• _SOURCE INFORMATION_:
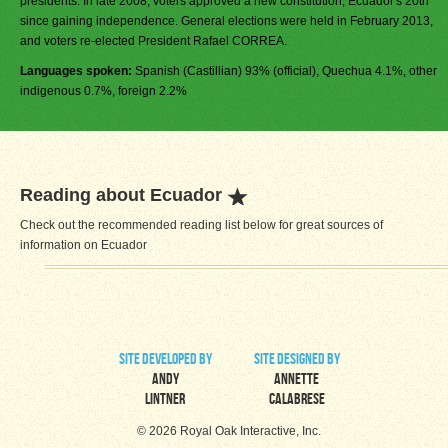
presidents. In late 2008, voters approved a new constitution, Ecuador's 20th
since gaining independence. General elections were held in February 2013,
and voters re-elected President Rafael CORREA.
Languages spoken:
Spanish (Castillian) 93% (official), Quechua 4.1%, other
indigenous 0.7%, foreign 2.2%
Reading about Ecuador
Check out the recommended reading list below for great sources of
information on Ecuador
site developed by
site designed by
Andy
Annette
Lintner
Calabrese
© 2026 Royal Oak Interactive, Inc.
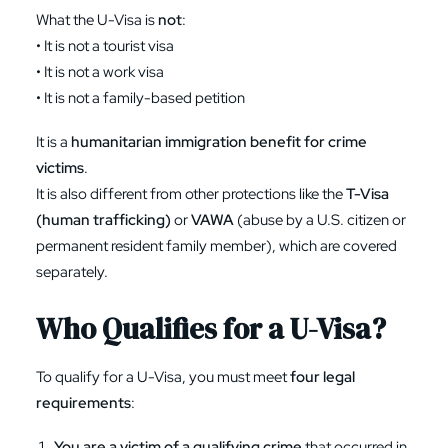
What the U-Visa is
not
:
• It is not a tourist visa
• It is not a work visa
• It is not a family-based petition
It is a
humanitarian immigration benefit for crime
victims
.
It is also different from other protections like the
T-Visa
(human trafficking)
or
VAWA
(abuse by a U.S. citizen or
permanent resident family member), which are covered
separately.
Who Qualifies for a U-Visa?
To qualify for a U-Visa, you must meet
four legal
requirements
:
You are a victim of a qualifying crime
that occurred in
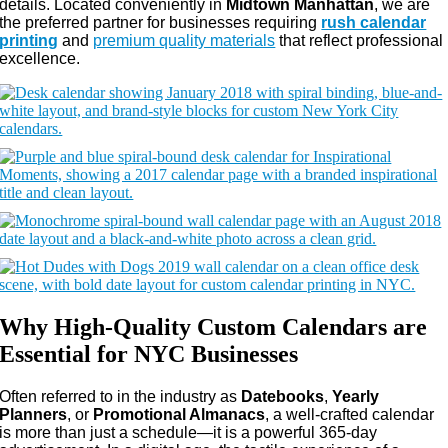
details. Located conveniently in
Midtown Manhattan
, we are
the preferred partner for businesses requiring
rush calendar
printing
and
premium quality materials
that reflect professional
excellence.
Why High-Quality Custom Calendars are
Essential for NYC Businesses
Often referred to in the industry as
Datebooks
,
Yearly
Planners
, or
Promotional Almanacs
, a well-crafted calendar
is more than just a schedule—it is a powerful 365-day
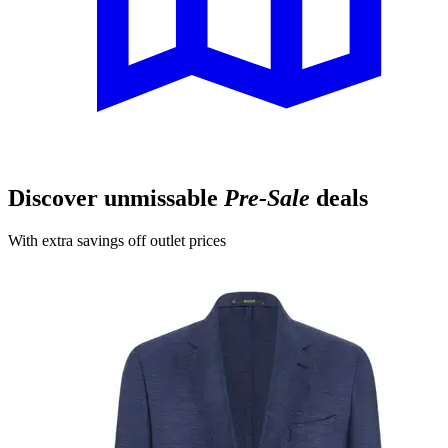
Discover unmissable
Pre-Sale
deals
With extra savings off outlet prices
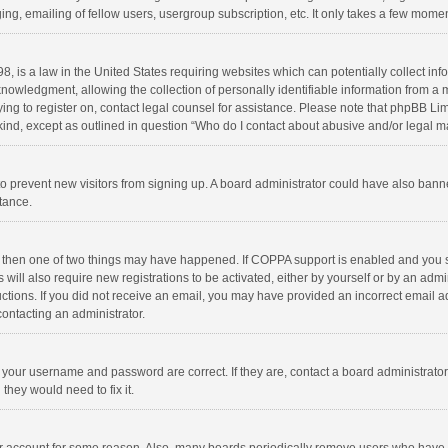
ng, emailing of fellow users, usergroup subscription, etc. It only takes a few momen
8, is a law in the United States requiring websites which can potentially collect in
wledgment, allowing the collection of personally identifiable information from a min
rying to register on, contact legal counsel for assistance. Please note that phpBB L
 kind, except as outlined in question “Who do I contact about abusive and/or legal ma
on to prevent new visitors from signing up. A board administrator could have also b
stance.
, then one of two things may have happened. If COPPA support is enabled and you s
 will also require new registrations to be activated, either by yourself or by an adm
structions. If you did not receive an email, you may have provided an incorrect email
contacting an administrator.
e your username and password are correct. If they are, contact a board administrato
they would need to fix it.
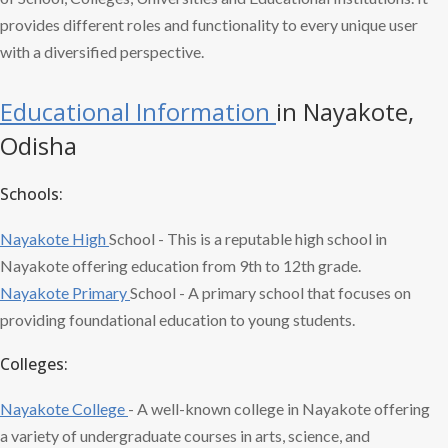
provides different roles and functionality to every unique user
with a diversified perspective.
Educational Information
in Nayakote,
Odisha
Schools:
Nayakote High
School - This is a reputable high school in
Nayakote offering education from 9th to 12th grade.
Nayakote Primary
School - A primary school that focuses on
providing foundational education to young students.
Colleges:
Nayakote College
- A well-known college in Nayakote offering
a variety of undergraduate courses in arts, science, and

• _EXERCISE BRIEF_: Write out every entry again word for word, without any of the pictures.

• _SOLUTION FOR THIS EXERCISE_:
presidents. In late 2008, voters approved a new constitution, Ecuador's 20th
since gaining independence. General elections were held in February 2013,
and voters re-elected President Rafael CORREA.
Languages spoken:
Spanish (Castillian) 93% (official), Quechua 4.1%, other
indigenous 0.7%, foreign 2.2%
Reading about Ecuador
Check out the recommended reading list below for great sources of
information on Ecuador
site developed by
site designed by
Andy
Annette
Lintner
Calabrese
© 2026 Royal Oak Interactive, Inc.
What the U-Visa is
not
:
• It is not a tourist visa
• It is not a work visa
• It is not a family-based petition
It is a
humanitarian immigration benefit for crime
victims
.
It is also different from other protections like the
T-Visa
(human trafficking)
or
VAWA
(abuse by a U.S. citizen or
permanent resident family member), which are covered
separately.
Who Qualifies for a U-Visa?
To qualify for a U-Visa, you must meet
four legal
requirements
:
You are a victim of a qualifying crime
that occurred in
details. Located conveniently in
Midtown Manhattan
, we are
the preferred partner for businesses requiring
rush calendar
printing
and
premium quality materials
that reflect professional
excellence.
Why High-Quality Custom Calendars are
Essential for NYC Businesses
Often referred to in the industry as
Datebooks
,
Yearly
Planners
, or
Promotional Almanacs
, a well-crafted calendar
is more than just a schedule—it is a powerful 365-day
Discover unmissable
Pre-Sale
deals
With extra savings off outlet prices
ng, emailing of fellow users, usergroup subscription, etc. It only takes a few momen
8, is a law in the United States requiring websites which can potentially collect in
wledgment, allowing the collection of personally identifiable information from a min
rying to register on, contact legal counsel for assistance. Please note that phpBB L
 kind, except as outlined in question “Who do I contact about abusive and/or legal ma
on to prevent new visitors from signing up. A board administrator could have also b
stance.
, then one of two things may have happened. If COPPA support is enabled and you s
 will also require new registrations to be activated, either by yourself or by an adm
structions. If you did not receive an email, you may have provided an incorrect email
contacting an administrator.
e your username and password are correct. If they are, contact a board administrato
they would need to fix it.
provides different roles and functionality to every unique user
with a diversified perspective.
Educational Information
in Nayakote,
Odisha
Schools:
Nayakote High
School - This is a reputable high school in
Nayakote offering education from 9th to 12th grade.
Nayakote Primary
School - A primary school that focuses on
providing foundational education to young students.
Colleges:
Nayakote College
- A well-known college in Nayakote offering
a variety of undergraduate courses in arts, science, and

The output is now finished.